Don Williams in his studio working on “Fault Line,” opposite page, a mixed media wall piece, made of stoneware, porcelain, salvaged metal and found objects, 23” x 21” x 2”

In the 1960s, driving to Newark Airport through the Meadowlands in New Jersey, where I grew up, was kind of apocalyptic. Back then, it was lots of mounds of burning garbage. But it was kind of mesmerizing to see this landscape with the skyline of New York City behind it.

Then I started thinking of aerial land-scapes, how things look from the sky. Flying in California, I was mesmerized by the agricultural landscape across the Midwest and the West with grid-like patterns and circles of crops, and winding rivers that went through these very rigid, man-made landscapes. That’s how my process started, doing wall pieces.

I salvage interesting artifacts, architectural objects, because I like the sense of history that they have and their tactile quality, how they’ve been changed by nature over 100 or 200 years. My work started to be a mixture of different elements from the natural world, from salvaged materials, and from things I would make out of clay.

NHH: Why do you work between sculptural art and functional items?

Jwh 5433

“Fragmented Landscape,” a mixed-media wall piece made of porcelain, stoneware, salvaged metal, wood and shells, 26” x 18” x 5”

DW: When I started doing ceramics at UNH, I very quickly wanted to move away from the [potters] wheel. I wanted to make things that I could more easily change the shape of. I was always interested in sculpture and making functional work out of clay, but stretching the boundaries of it. I need to work back and forth across these boundaries, because the sculptural work is really stimulating. After I’ve done sculpture for a few months, going back and doing functional work is sort of grounding.

NHH: You collect things that remind you of someone or places you’ve been.

DW: We go to Deer Isle every summer for two weeks and it’s an amazingly beautiful spot. I collect flotsam and jetsam from the shoreline—things that have been tossed overboard by lobster fishermen, pieces of old buoys, even interesting rocks, a lot of driftwood—and they find a way into my work. Things that wash up at the beach spark my imagination. I think about the effects of the water and the wind over time. You still recognize the object, but it’s changed quite a bit. It has a really nice texture to it, or maybe the colors have changed. It has a history now outside of what it was originally used for.

And I’ve been collecting stuff from various scrap metal yards for years. It takes me weeks to figure out how to work an item into a composition. It really happens in a loose kind of way; I never start out with a concrete idea.

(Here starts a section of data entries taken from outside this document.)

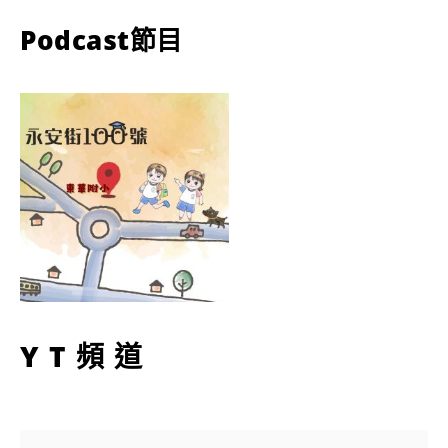
Podcast節目
YT頻道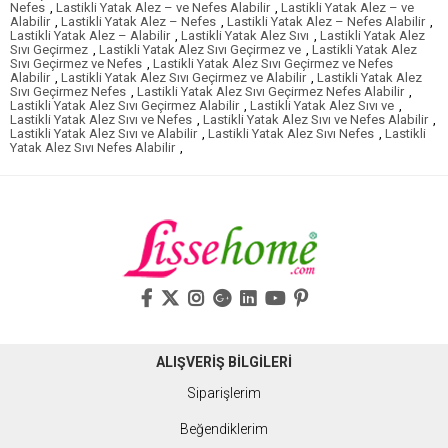
Nefes
,
Lastikli Yatak Alez – ve Nefes Alabilir
,
Lastikli Yatak Alez – ve
Alabilir
,
Lastikli Yatak Alez – Nefes
,
Lastikli Yatak Alez – Nefes Alabilir
,
Lastikli Yatak Alez – Alabilir
,
Lastikli Yatak Alez Sıvı
,
Lastikli Yatak Alez
Sıvı Geçirmez
,
Lastikli Yatak Alez Sıvı Geçirmez ve
,
Lastikli Yatak Alez
Sıvı Geçirmez ve Nefes
,
Lastikli Yatak Alez Sıvı Geçirmez ve Nefes
Alabilir
,
Lastikli Yatak Alez Sıvı Geçirmez ve Alabilir
,
Lastikli Yatak Alez
Sıvı Geçirmez Nefes
,
Lastikli Yatak Alez Sıvı Geçirmez Nefes Alabilir
,
Lastikli Yatak Alez Sıvı Geçirmez Alabilir
,
Lastikli Yatak Alez Sıvı ve
,
Lastikli Yatak Alez Sıvı ve Nefes
,
Lastikli Yatak Alez Sıvı ve Nefes Alabilir
,
Lastikli Yatak Alez Sıvı ve Alabilir
,
Lastikli Yatak Alez Sıvı Nefes
,
Lastikli
Yatak Alez Sıvı Nefes Alabilir
,
ALIŞVERİŞ BİLGİLERİ
Siparişlerim
Beğendiklerim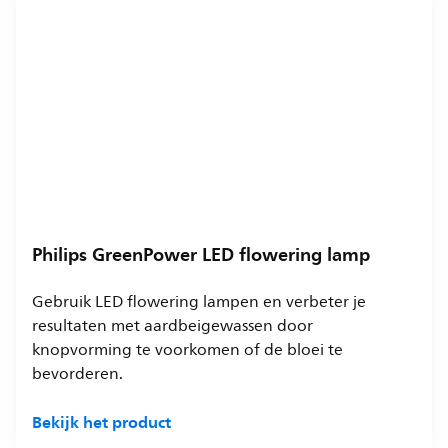
Philips GreenPower LED flowering lamp
Gebruik LED flowering lampen en verbeter je
resultaten met aardbeigewassen door
knopvorming te voorkomen of de bloei te
bevorderen.
Bekijk het product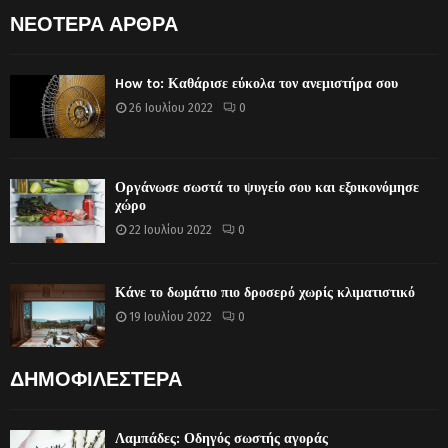
ΝΕΟΤΕΡΑ ΑΡΘΡΑ
How to: Καθάρισε εύκολα τον ανεμιστήρα σου
26 Ιουλίου 2022
0
Οργάνωσε σωστά το ψυγείο σου και εξοικονόμησε
χώρο
22 Ιουλίου 2022
0
Κάνε το δωμάτιο πιο δροσερό χωρίς κλιματιστικό
19 Ιουλίου 2022
0
ΔΗΜΟΦΙΛΕΣΤΕΡΑ
Λαμπάδες: Οδηγός σωστής αγοράς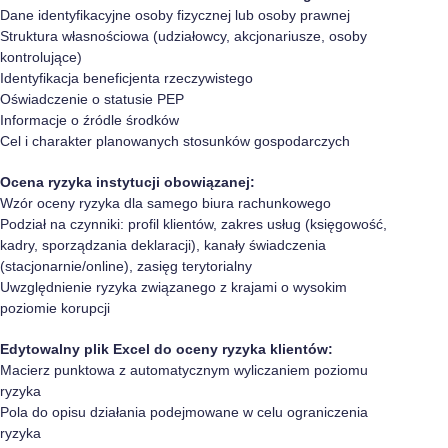
Dane identyfikacyjne osoby fizycznej lub osoby prawnej
Struktura własnościowa (udziałowcy, akcjonariusze, osoby
kontrolujące)
Identyfikacja beneficjenta rzeczywistego
Oświadczenie o statusie PEP
Informacje o źródle środków
Cel i charakter planowanych stosunków gospodarczych
Ocena ryzyka instytucji obowiązanej:
Wzór oceny ryzyka dla samego biura rachunkowego
Podział na czynniki: profil klientów, zakres usług (księgowość,
kadry, sporządzania deklaracji), kanały świadczenia
(stacjonarnie/online), zasięg terytorialny
Uwzględnienie ryzyka związanego z krajami o wysokim
poziomie korupcji
Edytowalny plik Excel do oceny ryzyka klientów:
Macierz punktowa z automatycznym wyliczaniem poziomu
ryzyka
Pola do opisu działania podejmowane w celu ograniczenia
ryzyka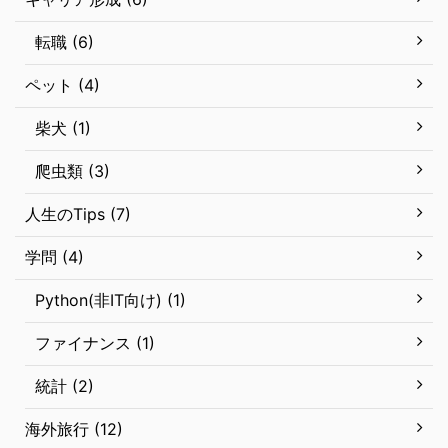
転職 (6)
ペット (4)
柴犬 (1)
爬虫類 (3)
人生のTips (7)
学問 (4)
Python(非IT向け) (1)
ファイナンス (1)
統計 (2)
海外旅行 (12)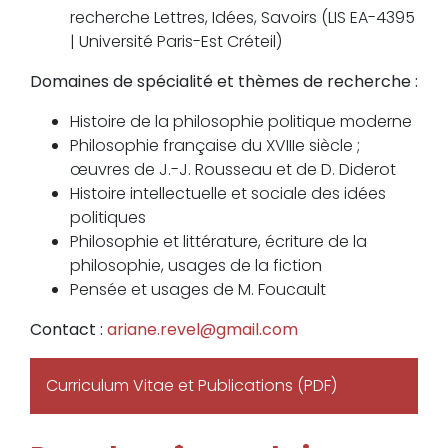
recherche Lettres, Idées, Savoirs (LIS EA-4395
| Université Paris-Est Créteil)
Domaines de spécialité et thèmes de recherche :
Histoire de la philosophie politique moderne
Philosophie française du XVIIIe siècle ;
œuvres de J.-J. Rousseau et de D. Diderot
Histoire intellectuelle et sociale des idées
politiques
Philosophie et littérature, écriture de la
philosophie, usages de la fiction
Pensée et usages de M. Foucault
Contact :
ariane.revel@gmail.com
Curriculum Vitae et Publications (PDF)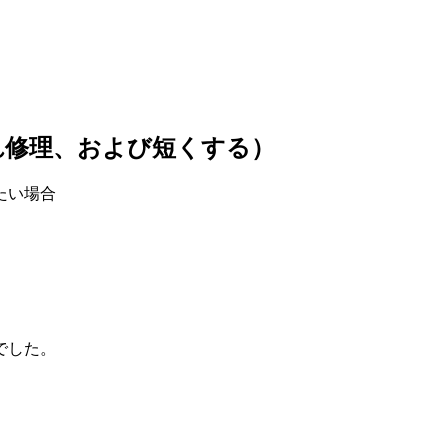
れ修理、および短くする）
たい場合
。
でした。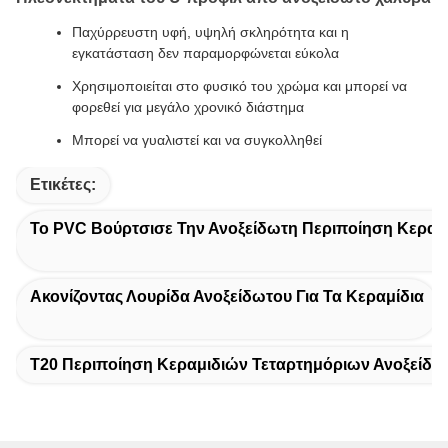
Παχύρρευστη υφή, υψηλή σκληρότητα και η
εγκατάσταση δεν παραμορφώνεται εύκολα
Χρησιμοποιείται στο φυσικό του χρώμα και μπορεί να
φορεθεί για μεγάλο χρονικό διάστημα
Μπορεί να γυαλιστεί και να συγκολληθεί
Ετικέτες:
Το PVC Βούρτσισε Την Ανοξείδωτη Περιποίηση Κεραμ
Ακονίζοντας Λουρίδα Ανοξείδωτου Για Τα Κεραμίδια
T20 Περιποίηση Κεραμιδιών Τεταρτημόριων Ανοξείδω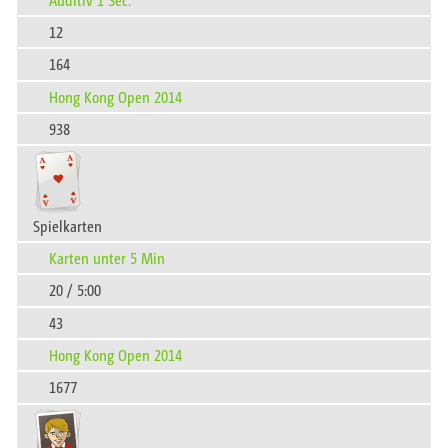
12
164
Hong Kong Open 2014
938
Spielkarten
Karten unter 5 Min
20 / 5:00
43
Hong Kong Open 2014
1677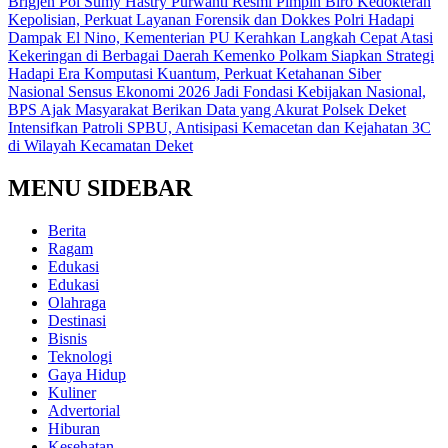
Brigjen Pol Sumy Hastry Purwanti Resmi Pimpin Biro Kedokteran
Kepolisian, Perkuat Layanan Forensik dan Dokkes Polri
Hadapi
Dampak El Nino, Kementerian PU Kerahkan Langkah Cepat Atasi
Kekeringan di Berbagai Daerah
Kemenko Polkam Siapkan Strategi
Hadapi Era Komputasi Kuantum, Perkuat Ketahanan Siber
Nasional
Sensus Ekonomi 2026 Jadi Fondasi Kebijakan Nasional,
BPS Ajak Masyarakat Berikan Data yang Akurat
Polsek Deket
Intensifkan Patroli SPBU, Antisipasi Kemacetan dan Kejahatan 3C
di Wilayah Kecamatan Deket
MENU SIDEBAR
Berita
Ragam
Edukasi
Edukasi
Olahraga
Destinasi
Bisnis
Teknologi
Gaya Hidup
Kuliner
Advertorial
Hiburan
Kesehatan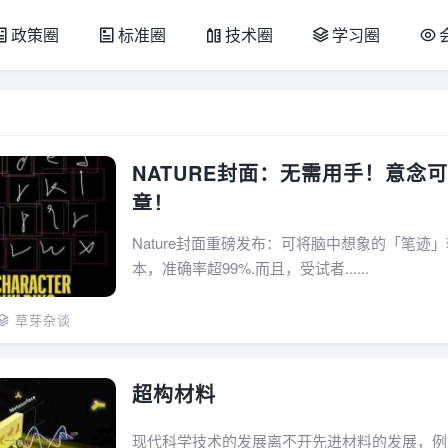
政策圈
标准圈
技术圈
学习圈
NATURE封面：无需用手！意念
章！
Nature封面重磅发布：可将脑中想象的「笔迹
本，准确率超99%.而且，受试者......
草芽杂谈
超构材料
现代科学技术的发展离不开先进材料的发展，例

NHH: Is that frustrating? Do you wish you could just create something right away?

DW: When I’m thinking too hard about something, I get stuck creatively and I just can’t figure it out. If I put it aside and start doing something else, the solution will come.

Doing functional work helps, because I can go in the studio and start doing something familiar. Just physically working will just relax me enough so that ideas will come.

I also walk in the woods a lot, finding things that have a beautiful patina on them because they’ve been out there for 50 years. New England is full of stuff. People were throwing their trash in the woods up until probably the 1960s.

Recently, I’ve become interested in pieces of trees. Last April, we were in a remote, mountainous area of Northern California where my daughter lives. That whole area has been ravaged by fire every summer. It’s heartbreaking. I brought home some charred wood, which I’ve been using, because it reminds me of the experience. it reminds me of what we’re doing to the world.

NHH: Besides the beach, the woods or scrap metal yards, where else do you find materials?

DW: When new people moved into a house next door to ours, they took out all the old hand-planed 1700s paneling. It was beautiful. I started salvaging boards from a big scrap burn pile in their field. Some of the old timbers from the house had Roman numerals carved in them, so that when they put the house together, like post and beam, they knew what went where. Because I work with my hands, I know what it feels like to do some of that. For me, it adds another layer of meaning to the work to have those artifacts that connect to another human being in another place.